Blog: Graph

directed graph, vector arena

About

click to toggle Site Explorer

Initial Thoughts:

A graph, of the kind discussed here, is a collection of vertices connected by edges. We'll be concerned exclusively with directed graphs where each edge has a direction from its parent vertex to some child vertex in the collection. Directed graphs are particularly useful for describing large sets of relationships. Here are some example graph models:

Build dependency relationships between software packages
Calling relationships between functions in a program
Relationships between types in a system, e.g., inheritance, composition, aggregation, and using
Communication connections, e.g., web hosts and client machines

Frequently graph models are very large, as in models of the internet developed by "The Cooperative Association for Internet Data Analysis" (CAIDA).
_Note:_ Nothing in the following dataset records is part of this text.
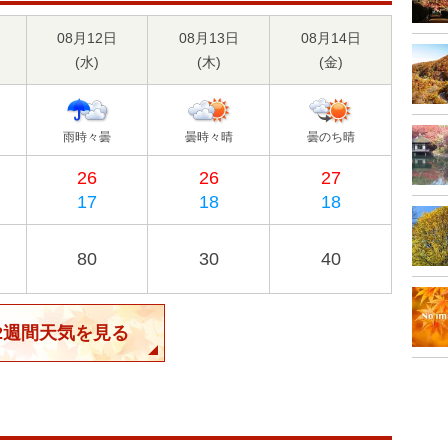
08月12日
08月13日
08月14日
(
水
)
(
木
)
(
金
)
雨時々曇
曇時々晴
曇のち晴
26
26
27
17
18
18
80
30
40
2週間天気を見る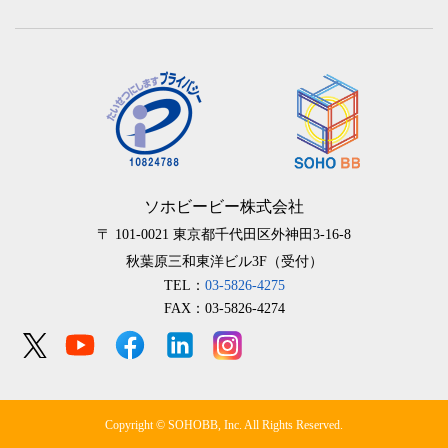
ソホビービー株式会社
〒 101-0021
東京都千代田区外神田3-16-8
秋葉原三和東洋ビル3F（受付）
TEL：
03-5826-4275
FAX：03-5826-4274
Copyright © SOHOBB, Inc. All Rights Reserved.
Therefore, we will be particularly interested in means to persist models to and from disk storage, to make storage parsimonius, and design operations to be as efficient as is reasonably practical.

Figure 1. - Graph Adjacency List

Figure 2. - Graph Structure

Figure 3. - Graph Classes

A C++ Template-based Graph Facility

Frequently graph structures are discussed in terms of adjacency lists like the example in the first diagram. Note that the adjacency list holds redundant nodes to represent graph vertices, e.g., there are three nodes that represent vertex 4 in the diagram.

We won't want to directly implement this structure, not only because of the unnecessary storage, but also because that opens up the possiblity of two or more representations of a node having different properties and values. When there are storage redundancies errors like that are relatively easy to make and often very difficult to find.

The linked structure shown in the next diagram is preferable. It has no redundancies - each vertex holds references to child vertices, where both parent and children reside in the same collection. These references could be implemented with pointers, but we will choose not to do that, and use indexes into the adjacency collection to refer to child vertices. That makes creation of copies trivial. In fact, the compiler created member-wise copy constructor and assignment operator will be correct for that design.

Design:

The Graph's logical structure is shown in the third diagram. The graph class is template-based with parameters V, a vertex type, and E, an edge type.

These could simply be strings that label vertices and edges. In this case a vertex might represent a town on a map with edges that are roads from that town to another.

Often, however, we may need a vertex or an edge to hold composite information containing several different values. In this case we simply define a V class and/or an E class with the appropriate structure to hold that information.

The graph holds a collection of vertices in a std::vector<Vertex<V,E>>, named adj for adjacency list. Each vertex holds an instance of the V type and a collection of edges in a std::vector<Edge>. An edge is simply a typedef for std::pair<size_t, E>. The size_t argument is an index into the graph's vertex collection, selecting the edge's target vertex. The E argument is an instance of the E type, so each edge can hold a unique instance.

Simple XmlReader and XmlWriter classes are part of the graphLib archive and are used to create and retrieve graph models from disk storage. These are not Document Object Model (DOM) based, but simply implemented with string manipulation and a scope stack. You may find these usesful for other applicatations as well.

Source Code:

This graph implementation is written in C++ using Visual Studio 2013. It should port, with little difficulty, to Gnu gcc to run on Linux, for example.

Directed Graph Library

Contributions

One of my doctoral advisees, Mehmet Kaya developed strong component and topological softing algorithms for this graph class. He has been using that to help develop new ways of restructuring C++ source code to improve its structure and maintainability. Here is a Syracuse University Technical Report describing that work. Another advisee, Mubarek Mohammed, is using the graph class to support research on visualization for large software systems.

Conclusions:

This graph class implementation is reasonably simple, fast, and robust. It supports persisting graph models to XML data files and retrieving back into graph instances. We have an interest in algorithms, based on this graph facility, that support investigations into the structure and dynamics of large systems. We will add algorithms we are working with to this package as they mature.